● Task details
Look through the data that follows and copy each line with the string "Якутии".

Dataset entries
-- Opening Marker --

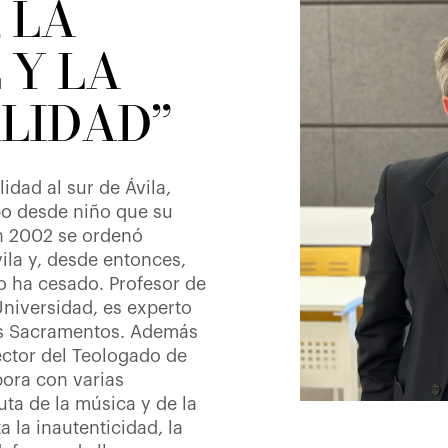
 LA
 Y LA
ALIDAD”
idad al sur de Ávila,
o desde niño que su
En 2002 se ordenó
ila y, desde entonces,
no ha cesado. Profesor de
Universidad, es experto
los Sacramentos. Además
ector del Teologado de
bora con varias
uta de la música y de la
 la inautenticidad, la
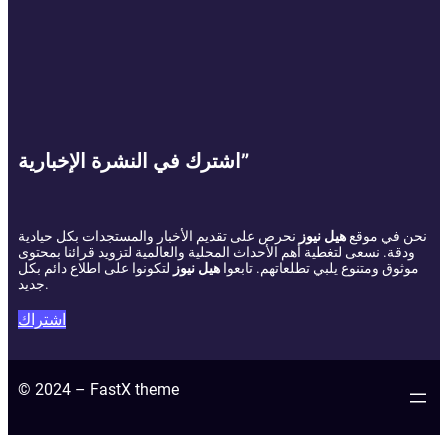
اشترك في النشرة الإخبارية”
نحن في موقع
هيل نيوز
نحرص على تقديم الأخبار والمستجدات بكل حيادية
ودقة. نسعى لتغطية أهم الأحداث المحلية والعالمية لتزويد قرائنا بمحتوى
موثوق ومتنوع يلبي تطلعاتهم. تابعوا
هيل نيوز
لتكونوا على اطلاع دائم بكل
جديد.
اشتراك
© 2024 – FastX theme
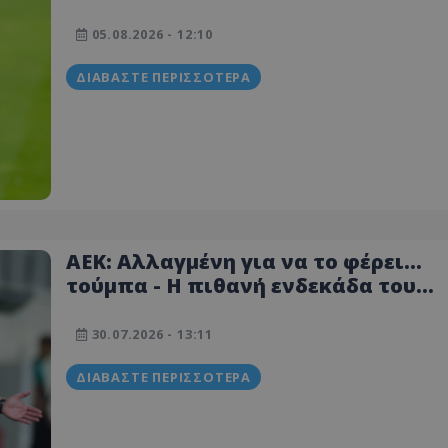
Λοσάδα
05.08.2026 - 12:10
ΔΙΑΒΆΣΤΕ ΠΕΡΙΣΣΌΤΕΡΑ
ΑΕΚ: Αλλαγμένη για να το φέρει...
τούμπα - Η πιθανή ενδεκάδα του
Καμορανέζι
30.07.2026 - 13:11
ΔΙΑΒΆΣΤΕ ΠΕΡΙΣΣΌΤΕΡΑ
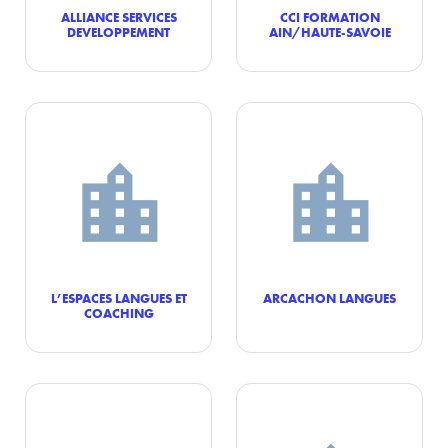
ALLIANCE SERVICES
CCI FORMATION
DEVELOPPEMENT
AIN/HAUTE-SAVOIE
L’ESPACES LANGUES ET
ARCACHON LANGUES
COACHING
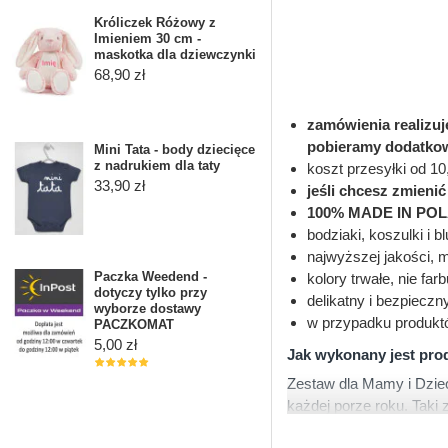
Króliczek Różowy z
Imieniem 30 cm -
maskotka dla dziewczynki
68,90 zł
zamówienia realizu
pobieramy dodatkow
Mini Tata - body dziecięce
z nadrukiem dla taty
koszt przesyłki od 10
33,90 zł
jeśli chcesz zmieni
100% MADE IN PO
bodziaki, koszulki i 
najwyższej jakości, 
Paczka Weedend -
kolory trwałe, nie far
dotyczy tylko przy
delikatny i bezpieczn
wyborze dostawy
w przypadku produkt
PACZKOMAT
5,00 zł
Jak wykonany jest pro
Zestaw dla Mamy i Dzie
każdej porze roku. Taki
Bluzka damska marki LEN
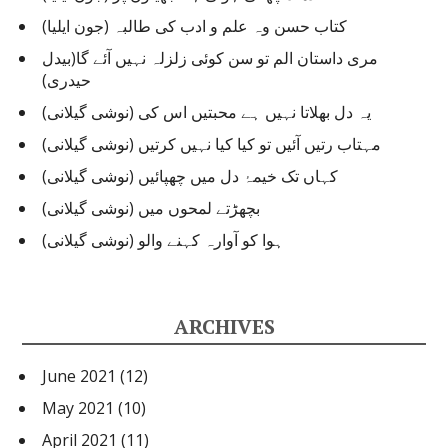
کتاب حسن وہ علم و ادب کی طالبہ (جون ایلیا)
مری داستان الم تو سن کوئی زلزلہ نہیں آئے گا(بیدل
حیدری)
یہ دل بھلاتا نہیں ہے محبتیں اس کی (نوشی گیلانی)
مہتاب رتیں آئیں تو کیا کیا نہیں کرتیں (نوشی گیلانی)
کہاں تک خیمۂ دل میں چھپائیں (نوشی گیلانی)
بچھڑتے لمحوں میں (نوشی گیلانی)
ہوا کو آوارہ کہنے والو (نوشی گیلانی)
ARCHIVES
June 2021
(12)
May 2021
(10)
April 2021
(11)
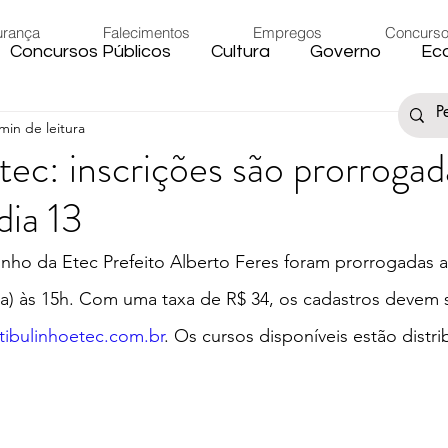
urança
Falecimentos
Empregos
Concurs
Concursos Públicos
Cultura
Governo
Ec
min de leitura
s
Saúde
Esporte
Artigos
Fake News
tec: inscrições são prorrogad
dia 13
iário
Região
Governo Federal
Meio Ambie
linho da Etec Prefeito Alberto Feres foram prorrogadas a
to
Férias
Trânsito
Eleições 2024
Festa
ra) às 15h. Com uma taxa de R$ 34, os cadastros devem 
ibulinhoetec.com.br
. Os cursos disponíveis estão distri
Artigos
Carnaval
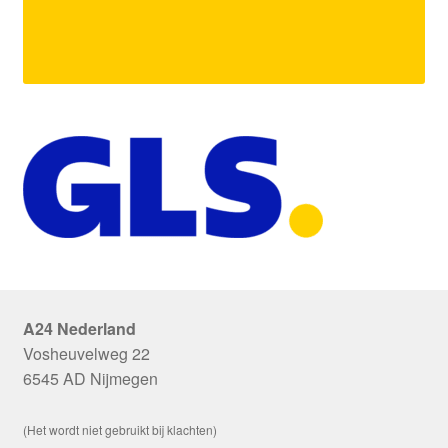
A24 Nederland
Vosheuvelweg 22
6545 AD Nijmegen
(Het wordt niet gebruikt bij klachten)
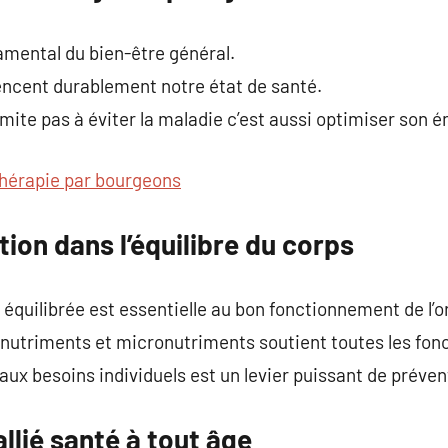
damental du bien-être général.
encent durablement notre état de santé.
imite pas à éviter la maladie c’est aussi optimiser son én
hérapie par bourgeons
ition dans l’équilibre du corps
 équilibrée est essentielle au bon fonctionnement de l’
onutriments et micronutriments soutient toutes les fonc
ux besoins individuels est un levier puissant de préven
lié santé à tout âge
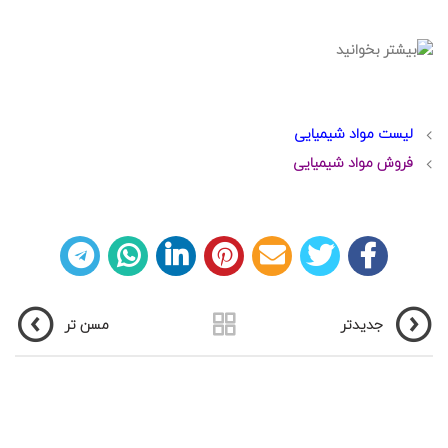
لیست مواد شیمیایی
فروش مواد شیمیایی
جدیدتر
مسن تر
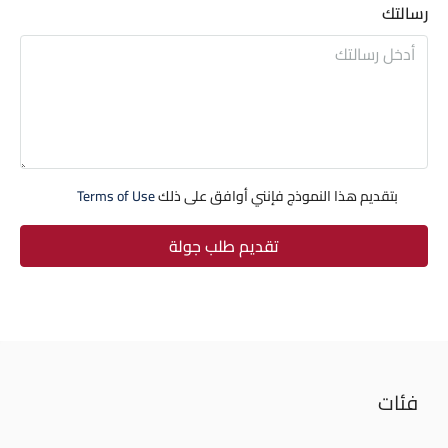
رسالتك
بتقديم هذا النموذج فإنني أوافق على ذلك
Terms of Use
تقديم طلب جولة
فئات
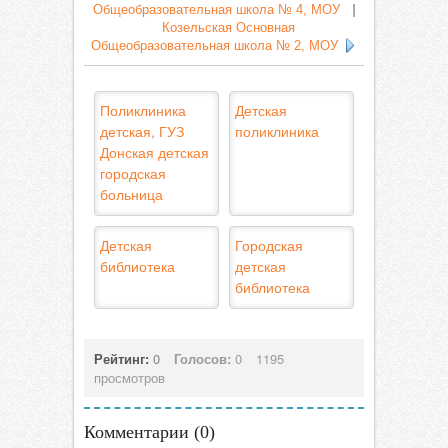
Общеобразовательная школа № 4, МОУ
|
Козельская Основная
Общеобразовательная школа № 2, МОУ
Поликлиника
Детская
детская, ГУЗ
поликлиника
Донская детская
городская
больница
Детская
Городская
библиотека
детская
библиотека
Рейтинг:
0
Голосов:
0
1195
просмотров
Комментарии (
0
)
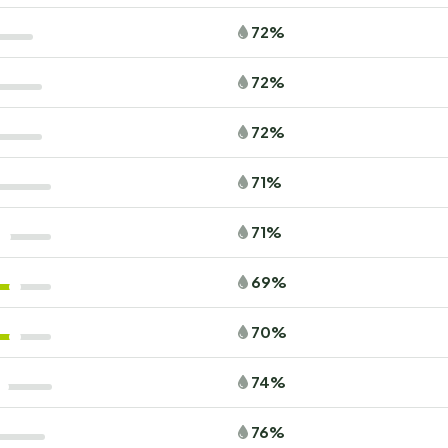
72%
72%
72%
71%
71%
69%
70%
74%
76%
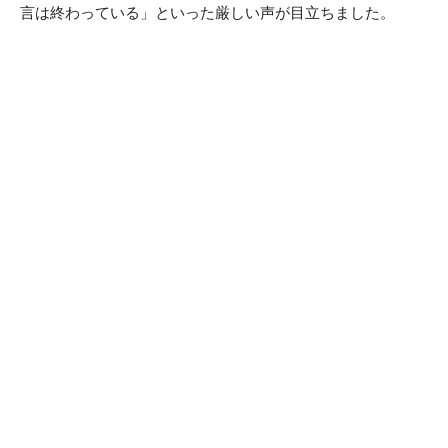
言は終わっている」といった厳しい声が目立ちました。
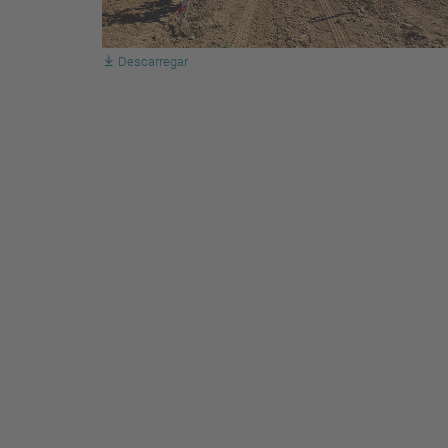
Descarregar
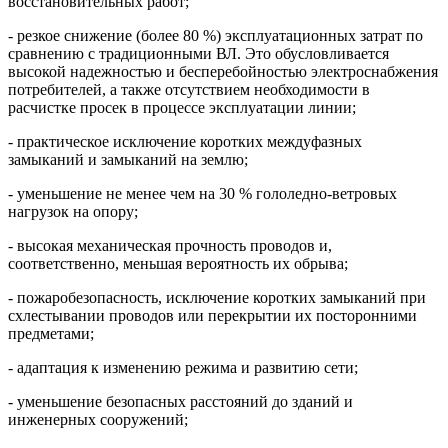
восстановительных работ;
- резкое снижение (более 80 %) эксплуатационных затрат по
сравнению с традиционными ВЛ. Это обусловливается
высокой надежностью и бесперебойностью электроснабжения
потребителей, а также отсутствием необходимости в
расчистке просек в процессе эксплуатации линии;
- практическое исключение коротких междуфазных
замыканий и замыканий на землю;
- уменьшение не менее чем на 30 % гололедно-ветровых
нагрузок на опору;
- высокая механическая прочность проводов и,
соответственно, меньшая вероятность их обрыва;
- пожаробезопасность, исключение коротких замыканий при
схлестывании проводов или перекрытии их посторонними
предметами;
- адаптация к изменению режима и развитию сети;
- уменьшение безопасных расстояний до зданий и
инженерных сооружений;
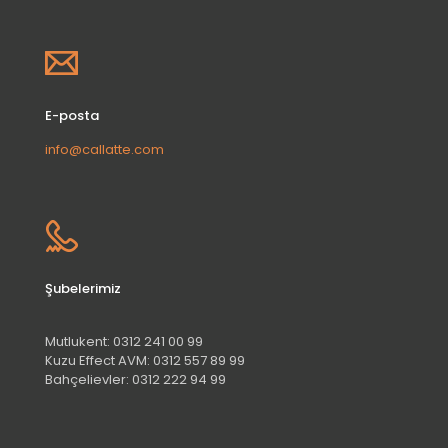
E-posta
info@callatte.com
Şubelerimiz
Mutlukent:
0312 241 00 99
Kuzu Effect AVM:
0312 557 89 99
Bahçelievler:
0312 222 94 99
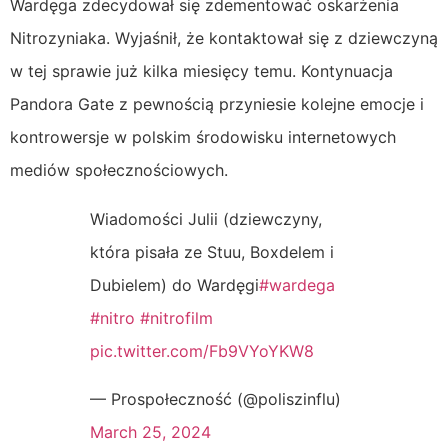
Wardęga zdecydował się zdementować oskarżenia
Nitrozyniaka. Wyjaśnił, że kontaktował się z dziewczyną
w tej sprawie już kilka miesięcy temu. Kontynuacja
Pandora Gate z pewnością przyniesie kolejne emocje i
kontrowersje w polskim środowisku internetowych
mediów społecznościowych.
Wiadomości Julii (dziewczyny,
która pisała ze Stuu, Boxdelem i
Dubielem) do Wardęgi
#wardega
#nitro
#nitrofilm
pic.twitter.com/Fb9VYoYKW8
— Prospołeczność (@poliszinflu)
March 25, 2024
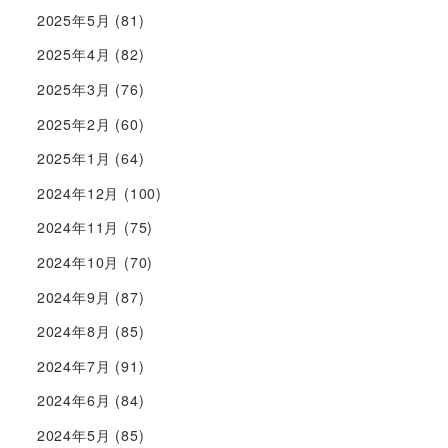
2025年5月
(81)
2025年4月
(82)
2025年3月
(76)
2025年2月
(60)
2025年1月
(64)
2024年12月
(100)
2024年11月
(75)
2024年10月
(70)
2024年9月
(87)
2024年8月
(85)
2024年7月
(91)
2024年6月
(84)
2024年5月
(85)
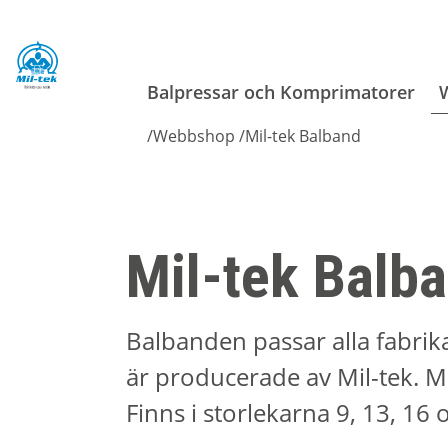
Balpressar och Komprimatorer
/
Webbshop
/
Mil-tek Balband
Mil-tek Balb
Balbanden passar alla fabrik
är producerade av Mil-tek. Me
Finns i storlekarna 9, 13, 16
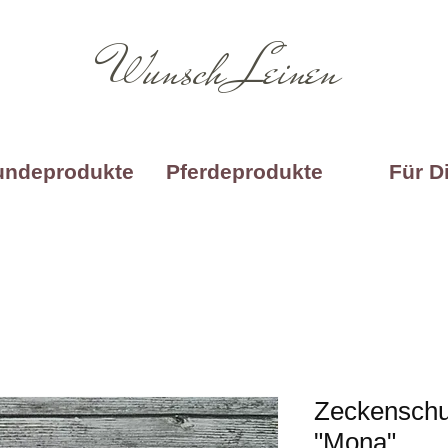
Wunsch Leinen
undeprodukte
Pferdeprodukte
Für D
Zeckenschu
"Mona"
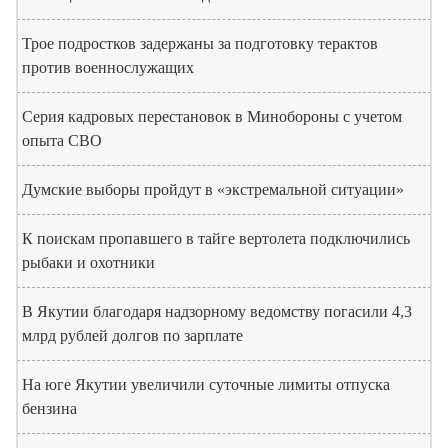
Трое подростков задержаны за подготовку терактов
против военнослужащих
Серия кадровых перестановок в Минобороны с учетом
опыта СВО
Думские выборы пройдут в «экстремальной ситуации»
К поискам пропавшего в тайге вертолета подключились
рыбаки и охотники
В Якутии благодаря надзорному ведомству погасили 4,3
млрд рублей долгов по зарплате
На юге Якутии увеличили суточные лимиты отпуска
бензина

-- Closing Marker --

● Exercise result
В Якутии благодаря надзорному ведомству погасили 4,3
На юге Якутии увеличили суточные лимиты отпуска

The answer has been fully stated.